Understandably, given the strength of the brand and their commitment to hiring quality, the company still wanted to go through all their stages and hoped the ‘premium brand’ would be enough for the candidate to hold on.
Unfortunately, by stage 2 the candidate had already accepted another in-house role that took only 10 days from CV send to offer and acceptance.
If you are recruiting for in-house lawyers or planning to do so, I strongly advise the following:
- You streamline your interview process as much as you can.

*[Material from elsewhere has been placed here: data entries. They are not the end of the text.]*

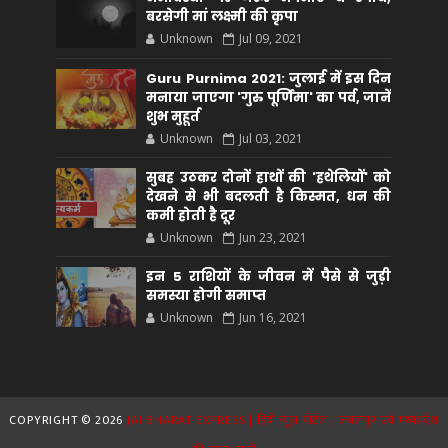
बरसेगी मां लक्ष्मी की कृपा
Unknown
Jul 09, 2021
Guru Purnima 2021: जुलाई में इस दिन
मनाया जाएगा 'गुरु पूर्णिमा' का पर्व, जानें
शुभ मुहूर्त
Unknown
Jul 03, 2021
सुबह उठकर दोनों हाथों की 'हथेलियों' को
देखने से भी बदलती है किस्मत, धन की
कमी होती है दूर
Unknown
Jun 23, 2021
इन 5 राशियों के जीवन में पैसे से जुड़ी
समस्या होगी समाप्त
Unknown
Jun 16, 2021
COPYRIGHT ©
2026
JAI BHARAT EXPRESS | हिंदी न्यूज़ पोर्टल | जबलपुर एवं मध्यप्रदेश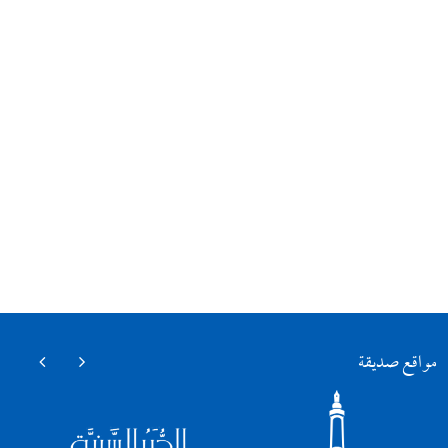
مواقع صديقة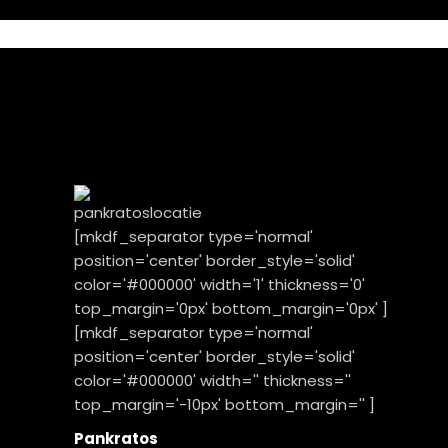
[mkdf_separator type='normal'
position='center' border_style='solid'
color='#000000' width='1' thickness='0'
top_margin='0px' bottom_margin='0px' ]
[mkdf_separator type='normal'
position='center' border_style='solid'
color='#000000' width='' thickness=''
top_margin='-10px' bottom_margin='' ]
Pankratos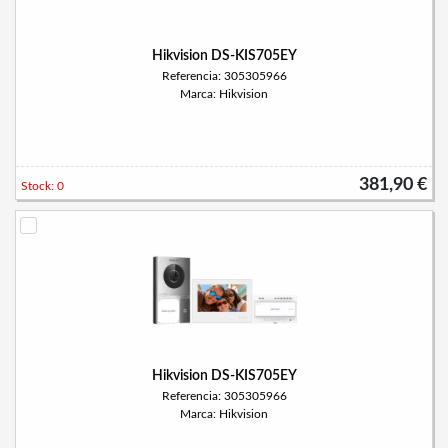
Hikvision DS-KIS705EY
Referencia: 305305966
Marca: Hikvision
381,90 €
Stock: 0
Hikvision DS-KIS705EY
Referencia: 305305966
Marca: Hikvision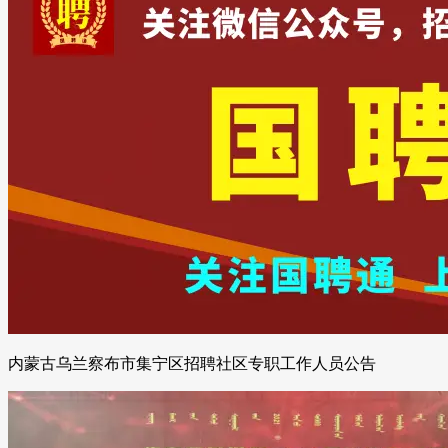
内蒙古乌兰察布市集宁区招聘社区专职工作人员公告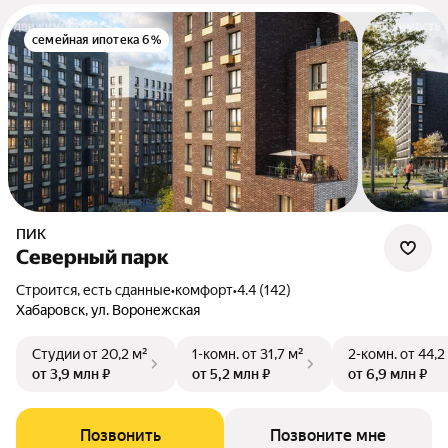
семейная ипотека 6%
ПИК
Северный парк
Строится, есть сданные
•
комфорт
•
4.4 (142)
Хабаровск, ул. Воронежская
Студии
от 20,2 м²
1-комн.
от 31,7 м²
2-комн.
от 44,2
от 3,9 млн ₽
от 5,2 млн ₽
от 6,9 млн ₽
Позвонить
Позвоните мне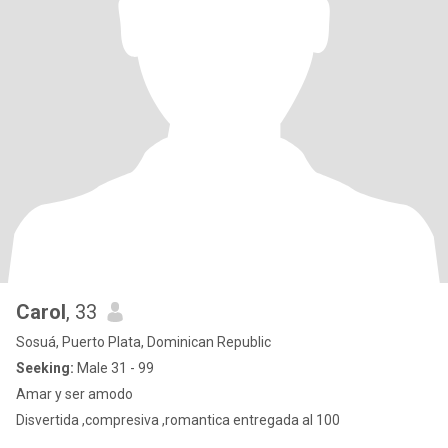
Carol
, 33
Sosuá, Puerto Plata, Dominican Republic
Seeking:
Male 31 - 99
Amar y ser amodo
Disvertida ,compresiva ,romantica entregada al 100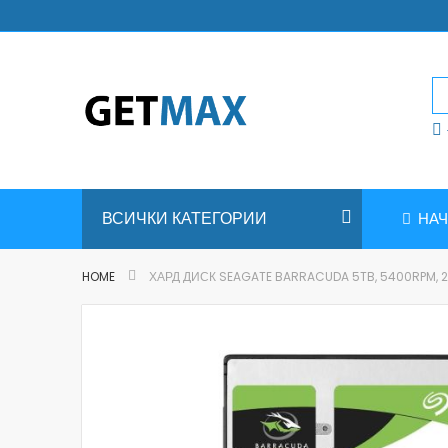
Skip
to
Content
ВСИЧКИ КАТЕГОРИИ
НА
HOME
ХАРД ДИСК SEAGATE BARRACUDA 5TB, 5400RPM, 2.
Skip
to
the
end
of
the
images
gallery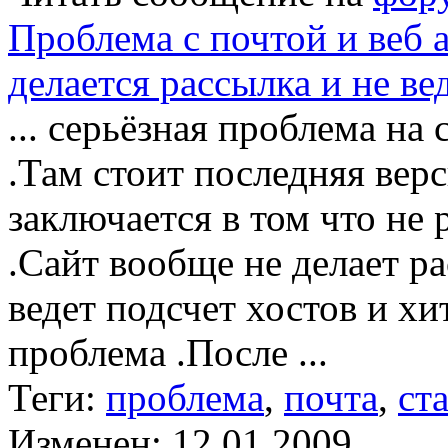
Проблема с почтой и веб 
делается рассылка и не ве
... серьёзная проблема на
.Там стоит последняя вер
заключается в том что не 
.Сайт вообще не делает ра
ведет подсчет хостов и хи
проблема .После ...
Теги:
проблема
,
почта
,
ст
Изменен: 12.01.2009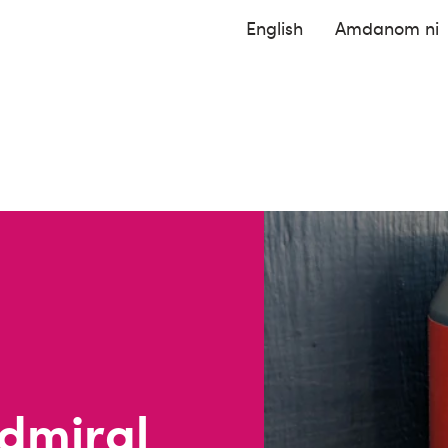
English
Amdanom ni
dmiral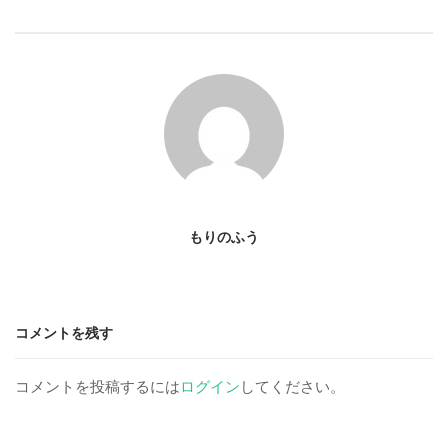
s
t
n
a
v
もりのふう
i
コメントを残す
g
a
コメントを投稿するには
ログイン
してください。
t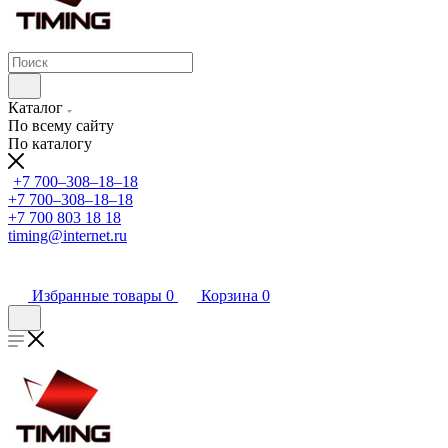
Каталог
По всему сайту
По каталогу
+7 700‒308‒18‒18
+7 700‒308‒18‒18
+7 700 803 18 18
timing@internet.ru
Избранные товары
0
Корзина
0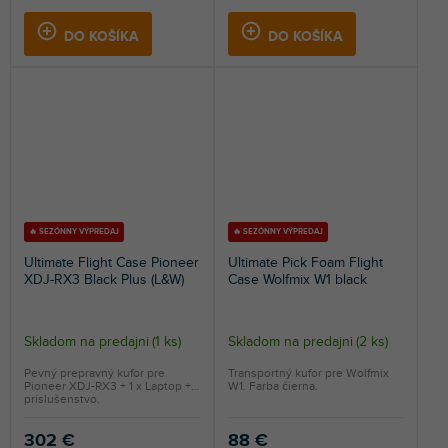
DO KOŠÍKA
DO KOŠÍKA
🔥 SEZÓNNY VÝPREDAJ
🔥 SEZÓNNY VÝPREDAJ
Ultimate Flight Case Pioneer
Ultimate Pick Foam Flight
XDJ-RX3 Black Plus (L&W)
Case Wolfmix W1 black
Skladom na predajni
(
1 ks
)
Skladom na predajni
(
2 ks
)
Pevný prepravný kufor pre
Transportný kufor pre Wolfmix
Pioneer XDJ-RX3 + 1 x Laptop +
W1. Farba čierna.
príslušenstvo.
302 €
88 €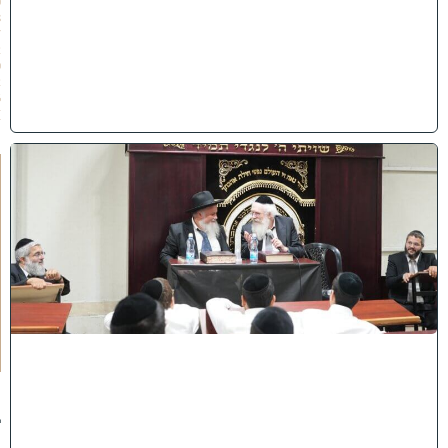
0
8
/
2
0
2
6
)
ק
נ
י
י
ן
ב
ב
א
ב
ת
ר
א
:
נ
ב
ח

- If you receive a strong candidate for your role, then don't let diary clashes delay the process. Try and get your relevant decision makers committed to having certain “sacred” interview times blocked out in their diaries.
- If you are impressed enough with a candidate, then don't wait until you have got other candidates simply to benchmark them against, because by the time you realise they were the best person for the role, they will have accepted an offer to go elsewhere.
- Don’t put time-intensive and impersonal one-way testing and online video presentations before face-to-face meetings – you risk putting off the applicant before you have a chance to even meet them. People buy into people, not technology.
- Don’t shut the door on remote working and flexibility at the outset – most companies, for the right candidates, will try and make logistics work, if possible, particularly post-COVID.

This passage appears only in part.